Etc. etc. This open-market approach would allow exit operators to match existing UX models everywhere from Tor (free but often poor UX) to pay-per-bandwidth to subscription-based. Furthermore, competition should sufficiently create incentive to provide various free-tier options to lure customers in. I believe this would provide far superior free-tier availability than an opt-in exit participation model.

It's also worth pointing out that there is benefit in a separation-of-concerns: Service Node operators have a vastly different risk model than exit nodes. Combining the two necessarily combines all of this risk into one basket.

From a technical perspective, it's hard to overstate just how difficult it will be in practice to implement a testing system. Testing Service-Node functionality is difficult enough, where most of what we are testing is within the domain of our own protocol and incentive model. Our internal discussions, while productive, have yet to yield any sort of silver-bullet for this simplified testing.

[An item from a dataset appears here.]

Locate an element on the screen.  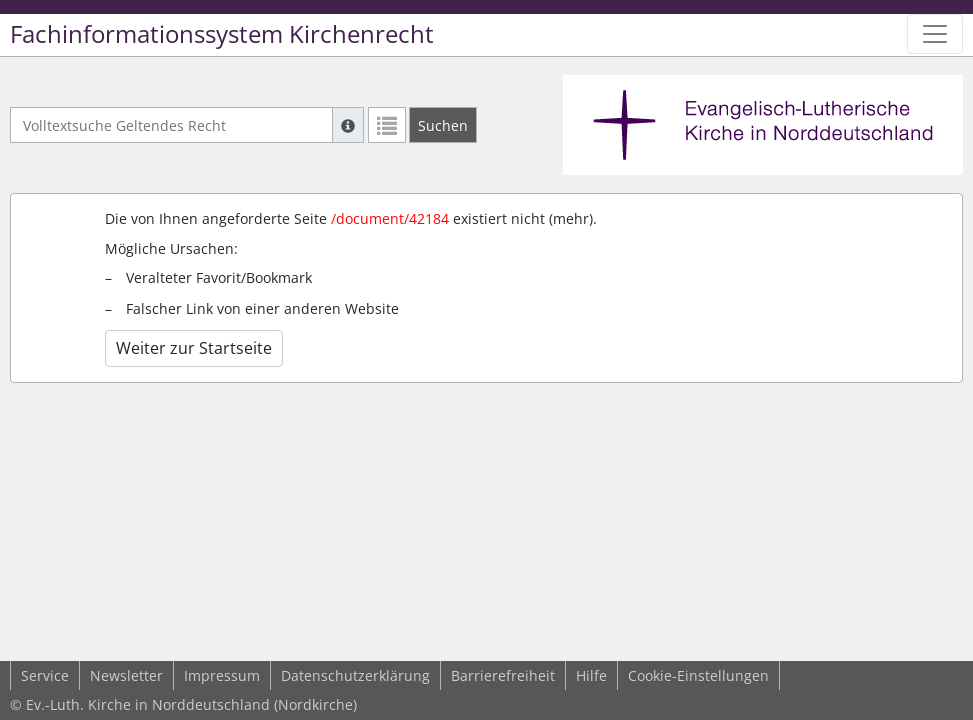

Compare this to testing Exit Node functionality where almost everything we would want to test is beyond the scope of our protocols. The simple fact is that the internet looks very different across geographic boundaries and time, so it's just not feasible for me to expect someone else to be able to do arbitrary things on the internet and punish them if they fail to do so. If you've played around with Tor's exit functionality much, you've no doubt realized that the vast majority of the internet is suddenly hidden behind aggressive captchas. How can we possibly perform automated tests in such an environment?!

As for onboarding (USD -> Loki, etc.) issues, this is something we can address separately. Others have discussed providing a separate token which could only be redeemed for service, which might allow us to more easily provide an onramp from fiat currency or credit. Also consider that if a free market of Exit Nodes has lured in users from various freemium models, this won't be as much of a barrier to entry.

majestrate commented 4 years ago

something to keep in mind: http/3.0 uses quic which is over UDP, when major players switch over tor exits will not be able to carry that traffic. we on the other hand will.

necro-nemesis commented 4 years ago

Wow. That's not very future-proof for TOR.